Pagani. FdI: “La maggioranza non c’è. Il Re è nudo, Bottone si dimetta”

“Il sindaco Bottone non ha una maggioranza, si dimetta”: questa la richiesta che arriva dal gruppo consiliare di Fratelli d’Italia, dopo l’approvazione del bilancio in seconda convocazione.

“La seduta consiliare di ieri, dedicata all’approvazione del Bilancio di previsione, ha mostrato definitivamente che ‘il Re è nudo e nudi sono i suoi cortigiani della Città che Vogliamo e della parte aziendale del PD’ -si legge nella nota a firma del capogruppo Raffaelina Stoia -. Quando i due documenti di programmazione fondamentali per il governo del paese vengono approvati coscientemente in seconda convocazione e con un numero di voti inferiore a quello minimo della maggioranza dell’aula allora il significato politico/istituzionale è chiaro e netto: il Sindaco Bottone non ha più una maggioranza e si regge, ora, su due convertiti sulla Via di Damasco e sull’antico accordo occulto con la Città che Vogliamo e con la parte aziendale del PD”.

Nel mirino di FdI anche il presidente del Consiglio comunale, Antonio Donato e il Consigliere Giusy Fiore. “E’ stato a dir poco commovente aver dovuto assistere ieri, allorchè le presenze in aula incominciavano a preoccupare per l’imminente voto sul bilancio, all’agitazione del Presidente del Consiglio Comunale che pregava la consigliera Greco di abbandonare l’aula, al fitto dialogo tra il Sindaco Bottone ed il capogruppo PD Fiore cui seguiva il repentino abbandono dell’aula da parte di quest’ultima, alle concitate telefonate dei cortigiani del Sindaco tese a pregare il consigliere Iaquinandi di arrivare in aula per supportare la maggioranza”, prosegue la nota.

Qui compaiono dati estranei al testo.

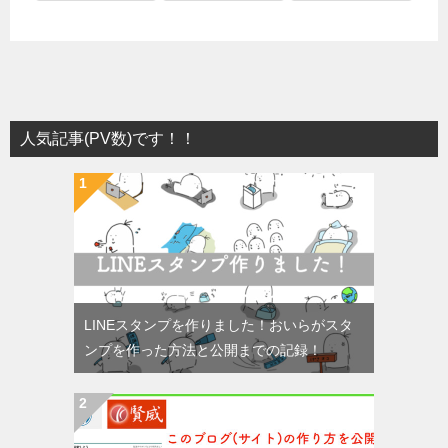
人気記事(PV数)です！！
LINEスタンプを作りました！おいらがスタ
ンプを作った方法と公開までの記録！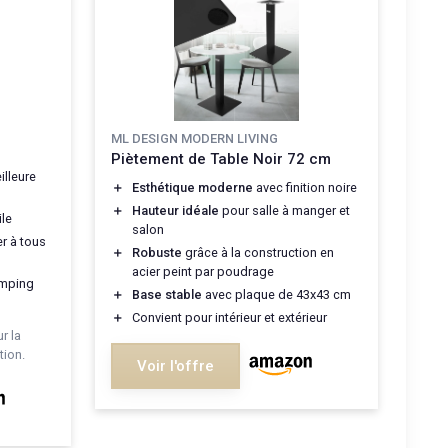
ML DESIGN MODERN LIVING
Piètement de Table Noir 72 cm
lleure
＋
Esthétique moderne
avec finition noire
＋
Hauteur idéale
pour salle à manger et
le
salon
r à tous
＋
Robuste
grâce à la construction en
acier peint par poudrage
amping
＋
Base stable
avec plaque de 43x43 cm
＋
Convient pour intérieur et extérieur
r la
ion.
Voir l'offre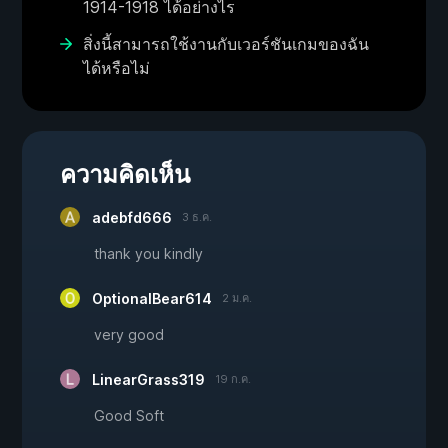
1914-1918 ได้อย่างไร
สิ่งนี้สามารถใช้งานกับเวอร์ชันเกมของฉัน
ได้หรือไม่
ความคิดเห็น
adebfd666
3 ธ.ค.
thank you kindly
OptionalBear614
2 ม.ค.
very good
LinearGrass319
19 ก.ค.
Good Soft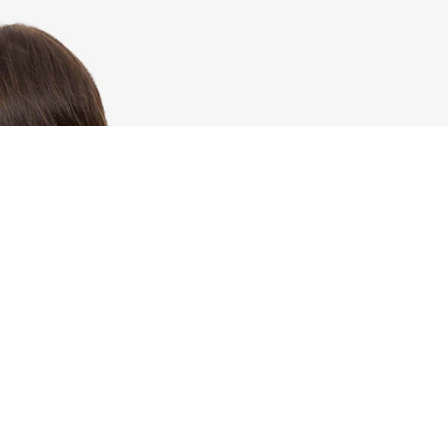
Riguardo Lacoste
Categorie
Lacoste Members
Collezione Uomo
Il Gruppo Lacoste
Collezione Donna
Carriere
Collezione Bambino
Protezione del marchio
Polo da Uomo
Polo da Donna
Scarpa Shop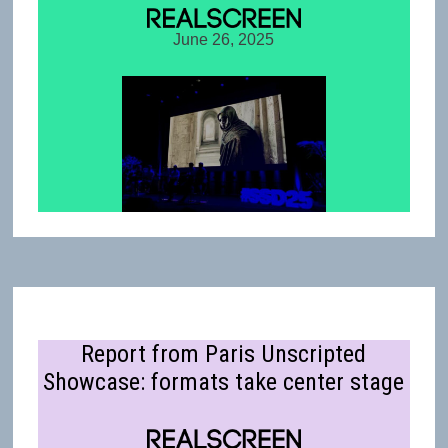
June 26, 2025
Report from Paris Unscripted
Showcase: formats take center stage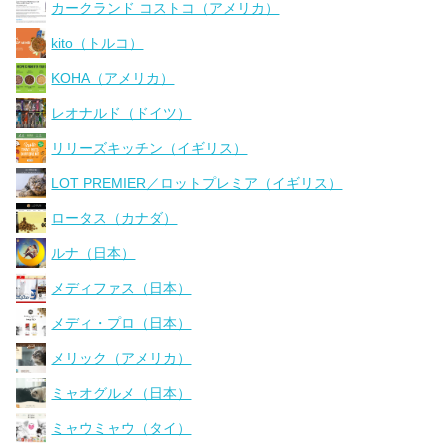
カークランド コストコ（アメリカ）
kito（トルコ）
KOHA（アメリカ）
レオナルド（ドイツ）
リリーズキッチン（イギリス）
LOT PREMIER／ロットプレミア（イギリス）
ロータス（カナダ）
ルナ（日本）
メディファス（日本）
メディ・プロ（日本）
メリック（アメリカ）
ミャオグルメ（日本）
ミャウミャウ（タイ）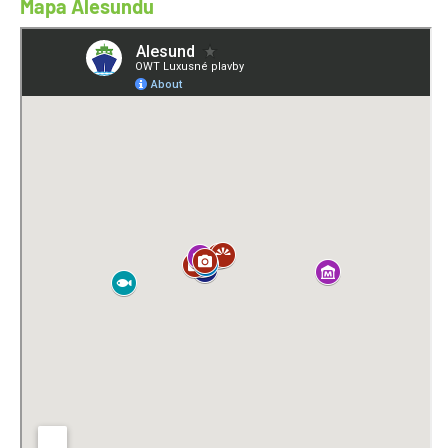
Mapa Alesundu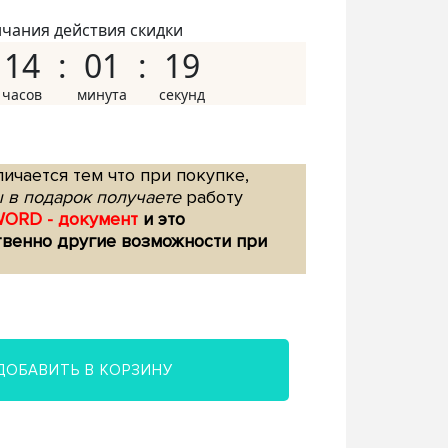
нчания действия скидки
14
01
18
ичается тем что при покупке,
 в подарок получаете
работу
WORD - документ
и это
твенно другие возможности при
ДОБАВИТЬ В КОРЗИНУ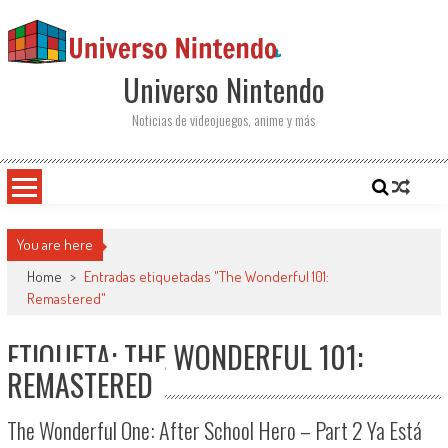
Saltar al contenido
Universo Nintendo
Noticias de videojuegos, anime y más
You are here
Home
>
Entradas etiquetadas "The Wonderful 101:
Remastered"
ETIQUETA: THE WONDERFUL 101:
REMASTERED
The Wonderful One: After School Hero – Part 2 Ya Está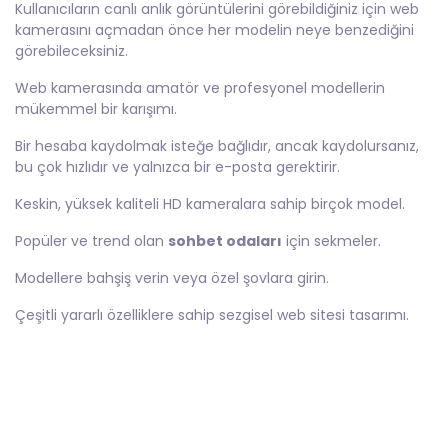
Kullanıcıların canlı anlık görüntülerini görebildiğiniz için web
kamerasını açmadan önce her modelin neye benzediğini
görebileceksiniz.
Web kamerasında amatör ve profesyonel modellerin
mükemmel bir karışımı.
Bir hesaba kaydolmak isteğe bağlıdır, ancak kaydolursanız,
bu çok hızlıdır ve yalnızca bir e-posta gerektirir.
Keskin, yüksek kaliteli HD kameralara sahip birçok model.
Popüler ve trend olan
sohbet odaları
için sekmeler.
Modellere bahşiş verin veya özel şovlara girin.
Çeşitli yararlı özelliklere sahip sezgisel web sitesi tasarımı.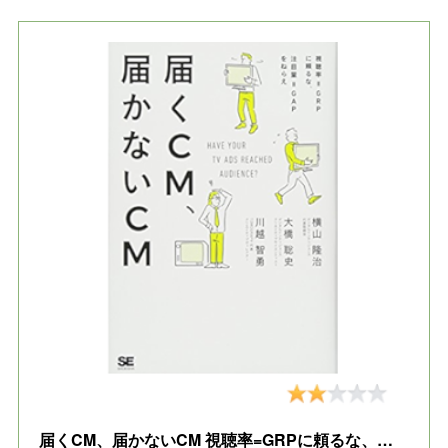
届くCM、届かないCM 視聴率=GRPに頼るな、注目量=GAPをねらえ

Infine, la richiesta di dimissioni. “Il Gruppo Consiliare FDI, che da sempre denuncia le connessioni politico/imprenditoriali/economiche che caratterizzano la ex maggioranza di governo del paese e che il ridicolo nuovo ayatollah bottoniano fa finta di non vedere in attesa che anche per lui si aprano le porte del tempio, ritiene che sia giunta l’ora di porre fine a quel connubio perverso consolidatosi a fine 2010 per impadronirsi della città e che già tanti danni ha creato alla nostra amata Pagani. A tale scopo -conclude Stoia- chiediamo le
dimissioni del Sindaco e la restituzione della parola agli elettori affinchè possano eleggere, in libera competizione non drogata da bugie e falsità, il nuovo governo del paese ed un sindaco vero che si dedichi anima e corpo, e a tempo pieno, al governo del paese”.